Every morning he drinks a skim milk decaf latte from Dunkin’ Donuts. It has to be decaf and it has to be from Dunkin’. If his assistant doesn’t bring him one first thing he calls the office manager at his practice and says he didn’t feel the love. I said what gets you through the day, if you’re drinking decaf, and he said tequila.

After him, I started seeing Joe. Joe was a DJ. He’d DJ at clubs in Bushwick on Tuesday nights and all these parties in Chinatown hosted by people with high paying jobs in corporate offices who wanted to feel different. We all wanted to feel different but we weren’t.

On our first date we met at bar in the city and drank too much. I’d cooked that night before we went out. I made salmon and vegetables and baked them in butter. I wanted to feel like a domestic woman, like the kind of woman who made salmon and vegetables before going out. Then I was that woman because I’d tried to be her. I placed her inside the other women I’d tried to be, a woman inside a woman inside many women.

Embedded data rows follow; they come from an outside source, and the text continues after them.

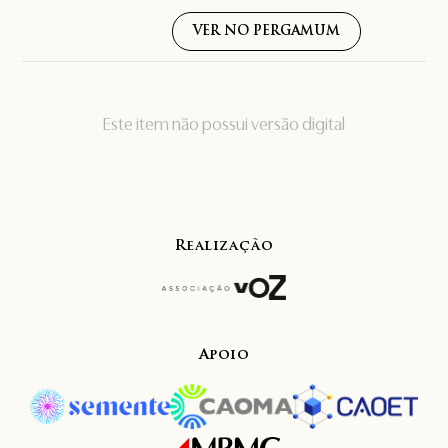
VER NO PERGAMUM
Este item não possui versão digital
Realização
Apoio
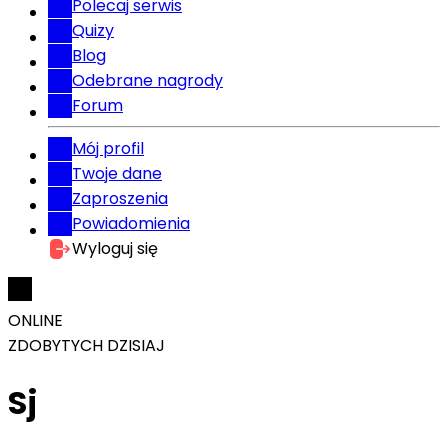
Polecaj serwis
Quizy
Blog
Odebrane nagrody
Forum
Mój profil
Twoje dane
Zaproszenia
Powiadomienia
Wyloguj się
ONLINE
ZDOBYTYCH DZISIAJ
Sj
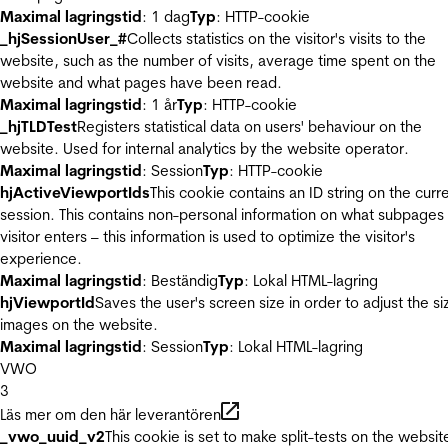
Maximal lagringstid
: 1 dag
Typ
: HTTP-cookie
_hjSessionUser_#
Collects statistics on the visitor's visits to the
website, such as the number of visits, average time spent on the
website and what pages have been read.
Maximal lagringstid
: 1 år
Typ
: HTTP-cookie
_hjTLDTest
Registers statistical data on users' behaviour on the
website. Used for internal analytics by the website operator.
Maximal lagringstid
: Session
Typ
: HTTP-cookie
hjActiveViewportIds
This cookie contains an ID string on the curr
session. This contains non-personal information on what subpages
visitor enters – this information is used to optimize the visitor's
experience.
Maximal lagringstid
: Beständig
Typ
: Lokal HTML-lagring
hjViewportId
Saves the user's screen size in order to adjust the si
images on the website.
Maximal lagringstid
: Session
Typ
: Lokal HTML-lagring
VWO
3
Läs mer om den här leverantören
_vwo_uuid_v2
This cookie is set to make split-tests on the websit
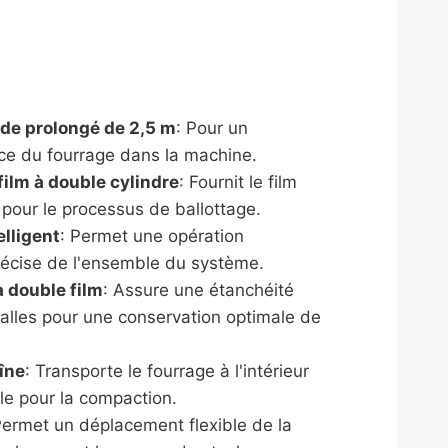
de prolongé de 2,5 m
: Pour un
ce du fourrage dans la machine.
film à double cylindre
: Fournit le film
pour le processus de ballottage.
elligent
: Permet une opération
récise de l'ensemble du système.
 double film
: Assure une étanchéité
alles pour une conservation optimale de
îne
: Transporte le fourrage à l'intérieur
ale pour la compaction.
Permet un déplacement flexible de la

After I ate I washed my face. I prepped my skin with serums and creams and then I did my makeup. I pat concealer into the skin beneath my eyes with my ring finger and then I drew dark circles around them with a charcoal pencil where the dark circles already had been before I covered them. I smudged the lines with a tiny brush. I plucked stray hairs around my eyebrows and put on lip gloss that stings to make my lips look bigger and then I overlined them.

I used to watch my grandmother get ready for the day. If she’d had more money she would’ve gotten Botox and filler and laser treatments. Frozen the muscles around her mouth and her eyes and plumped up her cheeks and her chin. Instead she did what she could with what she had. Wore bright coral lipstick and eyeliner, blue like her eyes, and boxed hair dye in the shade sunset lover.

She wore high patent leather heels every day no matter where she went. When she got arthritis, her doctor said to switch to orthopedics, but she kept on wearing her heels until she couldn’t walk. “Beauty is pain,” she used to say. But that’s not true. The beauty’s in the work, not the pain. Never the pain. 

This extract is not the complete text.